Transcribe exactly the line that contains "1. Menyediakan Hewan yang Sesuai Syariat" and every line after it to the end of the entries, and nothing more.

EXERCISE INPUTS –
- - -

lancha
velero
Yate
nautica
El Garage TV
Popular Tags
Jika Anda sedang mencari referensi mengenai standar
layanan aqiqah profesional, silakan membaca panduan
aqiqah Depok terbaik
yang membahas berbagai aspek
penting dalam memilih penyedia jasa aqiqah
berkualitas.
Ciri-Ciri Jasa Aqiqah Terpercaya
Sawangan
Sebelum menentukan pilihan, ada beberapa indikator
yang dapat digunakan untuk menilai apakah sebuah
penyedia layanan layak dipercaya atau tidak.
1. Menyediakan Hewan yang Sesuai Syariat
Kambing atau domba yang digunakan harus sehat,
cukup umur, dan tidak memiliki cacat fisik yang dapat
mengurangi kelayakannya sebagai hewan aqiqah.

- - -

RESPONSE BELOW –
1. Menyediakan Hewan yang Sesuai Syariat
Kambing atau domba yang digunakan harus sehat,
cukup umur, dan tidak memiliki cacat fisik yang dapat
mengurangi kelayakannya sebagai hewan aqiqah.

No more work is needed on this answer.